How Apple’s New ‘Find My’ Tracks Your iPhone Even When It’s Offline
As rumors suggested, Apple merged its ‘Find My Friends’ and ‘Find My iPhone’ app into a new app called ‘Find My.’ Today, Apple has detailed to Wired how the app works and how it tracks devices by deploying a genius cryptography even when they are offline. The new ‘Find My’ app uses Bluetooth signals from nearby Apple devices to track your device without any cellular connectivity.
When Craig Federighi described the app and its functioning at WWDC 2019, he said that the app uses an “end-to-end encrypted and anonymous” mechanism that ensures that only you can track your device and not even Apple can identify its location.
It is a noteworthy fact that iOS 13’s FindMy offline mode requires you to have two Apple devices. The second device will hold the key that will decrypt the key to track the location of your lost device.

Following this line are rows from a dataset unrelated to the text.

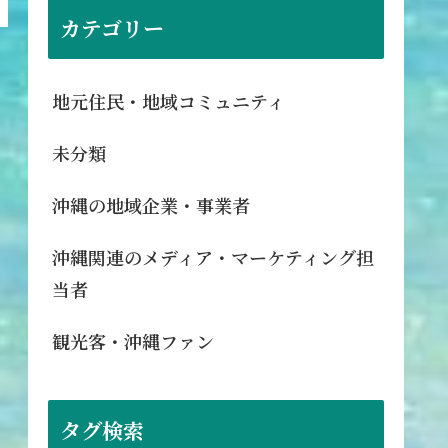
カテゴリー
地元住民・地域コミュニティ
未分類
沖縄の地域企業・事業者
沖縄関連のメディア・マーケティング担
当者
観光客・沖縄ファン
タグ検索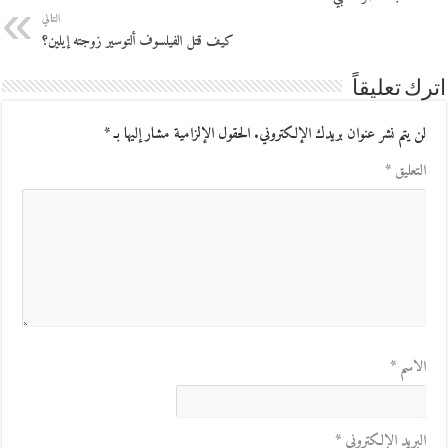
التالي
كيف قتل الفيلسوف ألتوسير زوجته إيلين؟
اترك تعليقاً
لن يتم نشر عنوان بريدك الإلكتروني.
الحقول الإلزامية مشار إليها بـ
*
التعليق
*
الاسم
*
البريد الإلكتروني
*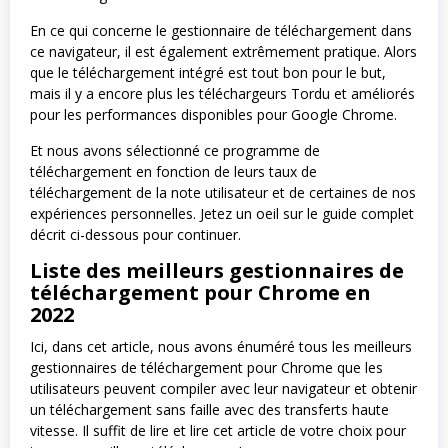
En ce qui concerne le gestionnaire de téléchargement dans
ce navigateur, il est également extrêmement pratique. Alors
que le téléchargement intégré est tout bon pour le but,
mais il y a encore plus les téléchargeurs Tordu et améliorés
pour les performances disponibles pour Google Chrome.
Et nous avons sélectionné ce programme de
téléchargement en fonction de leurs taux de
téléchargement de la note utilisateur et de certaines de nos
expériences personnelles. Jetez un oeil sur le guide complet
décrit ci-dessous pour continuer.
Liste des meilleurs gestionnaires de
téléchargement pour Chrome en
2022
Ici, dans cet article, nous avons énuméré tous les meilleurs
gestionnaires de téléchargement pour Chrome que les
utilisateurs peuvent compiler avec leur navigateur et obtenir
un téléchargement sans faille avec des transferts haute
vitesse. Il suffit de lire et lire cet article de votre choix pour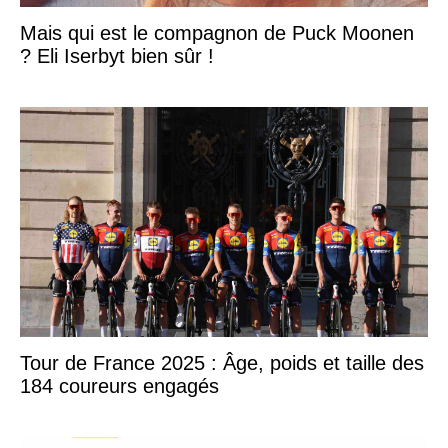
Mais qui est le compagnon de Puck Moonen
? Eli Iserbyt bien sûr !
Tour de France 2025 : Âge, poids et taille des
184 coureurs engagés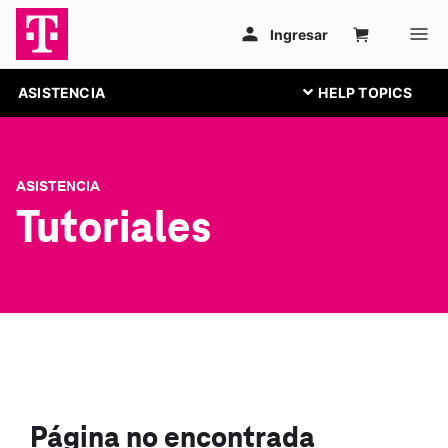
ASISTENCIA
ASISTENCIA
Tutoriales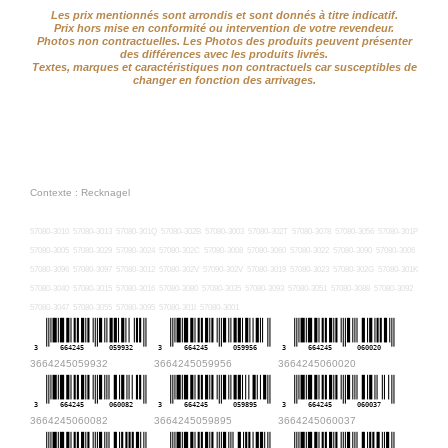
Les prix mentionnés sont arrondis et sont donnés à titre indicatif.
Prix hors mise en conformité ou intervention de votre revendeur.
Photos non contractuelles. Les Photos des produits peuvent présenter
des différences avec les produits livrés.
Textes, marques et caractéristiques non contractuels car susceptibles de
changer en fonction des arrivages.
Contexte : Recknagel
57080-3010
57080-3013
57080-301Q
57080-302B
57080-3003
57080-302T
57080-3078
57080-3056
57080-301P
57080-3005
57080-3029
57080-3024
57080-302C
57080-3008
57080-3060
57080-3022
57080-3090
57080-3006
57080-3096
57080-3097
57080-3012
57080-302V
57090-302V
57080-3019
57080-3023
57080-302G
57080-301K
57080-3040
57080-3015
57080-3016
57080-3080
57080-3035
57080-3093
57080-3051
57080-3088
57080-3092
57080-3047
57080-3055
57080-3095
57080-301I
57080-3001
3
664245
059932
3
664245
059956
3
664245
060020
3664245059932
3664245059956
3664245060020
3
664245
060082
3
664245
059895
3
664245
060037
3664245060082
3664245059895
3664245060037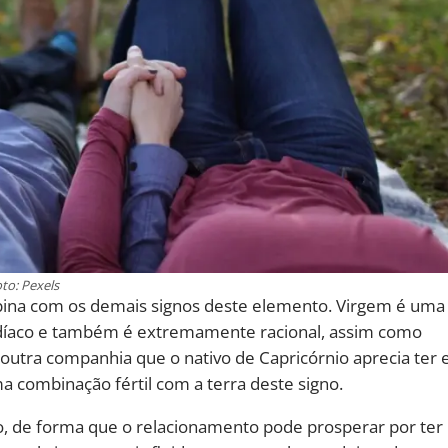
to: Pexels
bina com os demais signos deste elemento. Virgem é uma
zodíaco e também é extremamente racional, assim como
 outra companhia que o nativo de Capricórnio aprecia ter
 combinação fértil com a terra deste signo.
, de forma que o relacionamento pode prosperar por ter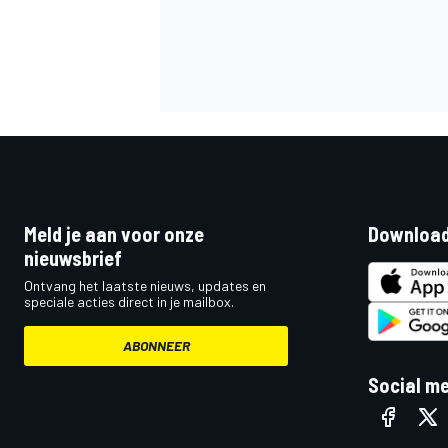
Meld je aan voor onze
Download
nieuwsbrief
Ontvang het laatste nieuws, updates en
speciale acties direct in je mailbox.
ABONNEER
Social m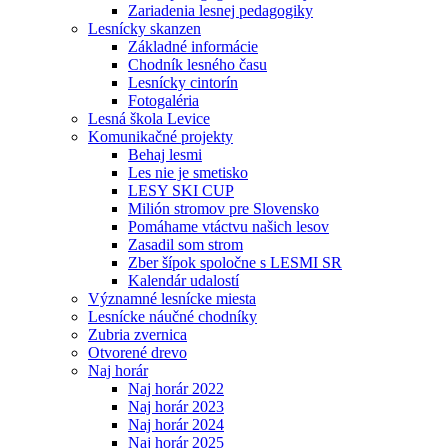
Zariadenia lesnej pedagogiky
Lesnícky skanzen
Základné informácie
Chodník lesného času
Lesnícky cintorín
Fotogaléria
Lesná škola Levice
Komunikačné projekty
Behaj lesmi
Les nie je smetisko
LESY SKI CUP
Milión stromov pre Slovensko
Pomáhame vtáctvu našich lesov
Zasadil som strom
Zber šípok spoločne s LESMI SR
Kalendár udalostí
Významné lesnícke miesta
Lesnícke náučné chodníky
Zubria zvernica
Otvorené drevo
Naj horár
Naj horár 2022
Naj horár 2023
Naj horár 2024
Naj horár 2025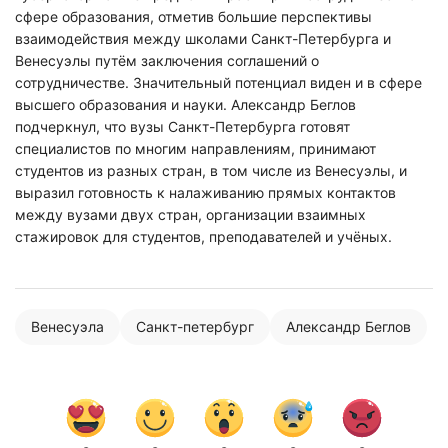
сфере образования, отметив большие перспективы
взаимодействия между школами Санкт-Петербурга и
Венесуэлы путём заключения соглашений о
сотрудничестве. Значительный потенциал виден и в сфере
высшего образования и науки. Александр Беглов
подчеркнул, что вузы Санкт-Петербурга готовят
специалистов по многим направлениям, принимают
Нажимая на кнопку "Отправить" вы
студентов из разных стран, в том числе из Венесуэлы, и
соглашаетесь с
политикой конфиденциальности
выразил готовность к налаживанию прямых контактов
между вузами двух стран, организации взаимных
стажировок для студентов, преподавателей и учёных.
Венесуэла
Санкт-петербург
Александр Беглов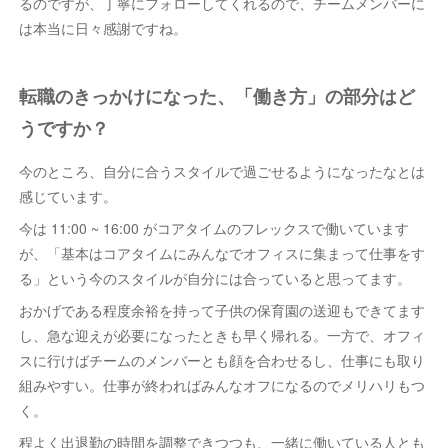
るのですが、丁寧にフォローしてくれるので、チームメンバーに
は本当に日々感謝ですね。
転職のきっかけになった、「働き方」の部分はど
うですか？
今のところ、自分に合うスタイルで過ごせるようになったなとは
感じています。
今は 11:00 ~ 16:00 がコアタイムのフレックスで働いています
が、「基本はコアタイムにみんなでオフィスに集まって仕事をす
る」という今のスタイルが自分には合っていると思ってます。
おかげである程度余裕を持って子供の保育園の送迎もできてます
し、急な迎えが必要になったときも早く帰れる。一方で、オフィ
スに行けばチームのメンバーとも顔を合わせるし、仕事にも取り
組みやすい。仕事が終わればみんなオフになるのでメリハリもつ
く。
程よく出退勤の時間を調整できつつも、一緒に働いている人とも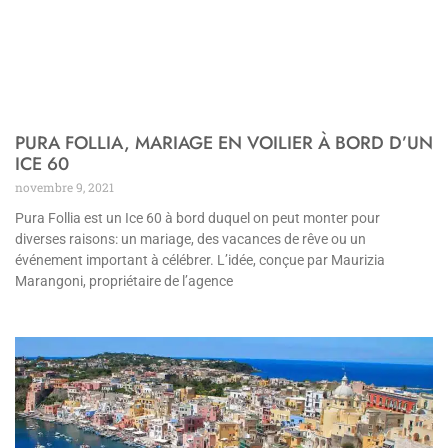
PURA FOLLIA, MARIAGE EN VOILIER À BORD D’UN
ICE 60
novembre 9, 2021
Pura Follia est un Ice 60 à bord duquel on peut monter pour
diverses raisons: un mariage, des vacances de rêve ou un
événement important à célébrer. L’idée, conçue par Maurizia
Marangoni, propriétaire de l’agence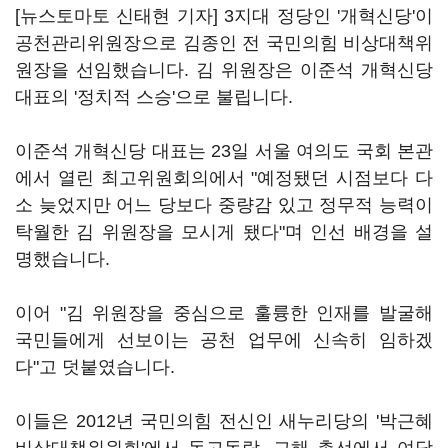
[뉴스토마토 신태현 기자] 3지대 정당인 '개혁신당'이
공천관리위원장으로 김종인 전 국민의힘 비상대책위
원장을 선임했습니다. 김 위원장은 이준석 개혁신당
대표의 '정치적 스승'으로 불립니다.
이준석 개혁신당 대표는 23일 서울 여의도 국회 본관
에서 열린 최고위원회의에서 "예정됐던 시점보다 다
소 늦었지만 어느 당보다 중량감 있고 정무적 능력이
탁월한 김 위원장을 모시게 됐다"며 인선 배경을 설
명했습니다.
이어 "김 위원장을 중심으로 훌륭한 인재를 발굴해
국민들에게 선보이는 공천 업무에 신속히 임하겠
다"고 덧붙였습니다.
이들은 2012년 국민의힘 전신인 새누리당의 '박근혜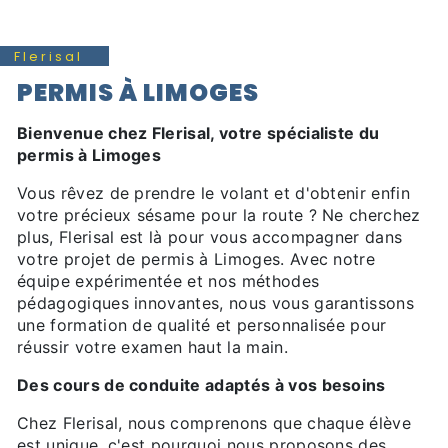
Flerisal
PERMIS À LIMOGES
Bienvenue chez Flerisal, votre spécialiste du
permis à Limoges
Vous rêvez de prendre le volant et d'obtenir enfin
votre précieux sésame pour la route ? Ne cherchez
plus, Flerisal est là pour vous accompagner dans
votre projet de permis à Limoges. Avec notre
équipe expérimentée et nos méthodes
pédagogiques innovantes, nous vous garantissons
une formation de qualité et personnalisée pour
réussir votre examen haut la main.
Des cours de conduite adaptés à vos besoins
Chez Flerisal, nous comprenons que chaque élève
est unique, c'est pourquoi nous proposons des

How does Offline tracking work?
Apple has further explained how the app deploys a complex cryptographic technique that involves a constant Bluetooth signal emitted by both the devices. These signals contain a constantly changing key that are picked up by nearby Apple devices for encrypting and uploading your geolocation on Apple servers.
However, the location data can only be decrypted by your second device as only it has the keys to decrypt it.
Since the public key is frequently “rotating,” it is virtually impossible for anyone to intercept the Bluetooth signals and track your location.
For example, if someone steals your iPhone and puts it on Airplane mode. The iOS device will continuously emit a rotating public key via Bluetooth. Any nearby iOS or macOS device will pick up this signal and will encrypt its location data using the public key emitted in the Bluetooth signals. The public key doesn’t contain any personal identifier that could be used to track the owner of the device.
The nearby iPhone or macOS device will upload the encrypted location and a hash of the lost iPhone’s public key. Since only your second device has the private key to decrypt the location, nobody else can track it — not even Apple.
However, the second device’s has of the public key won’t be the same as your iPhone’s public key as it is continuously rotating. Apple hasn’t explained how it will work but it is possible that all the previous public keys could be published and then Apple could apply an algorithm to pull the previous location of the lost device.
It is a complex mechanism but if Apple manages to pull it off successfully, it could be a great method to track the location of offline devices while ensuring that users’ privacy is not compromised.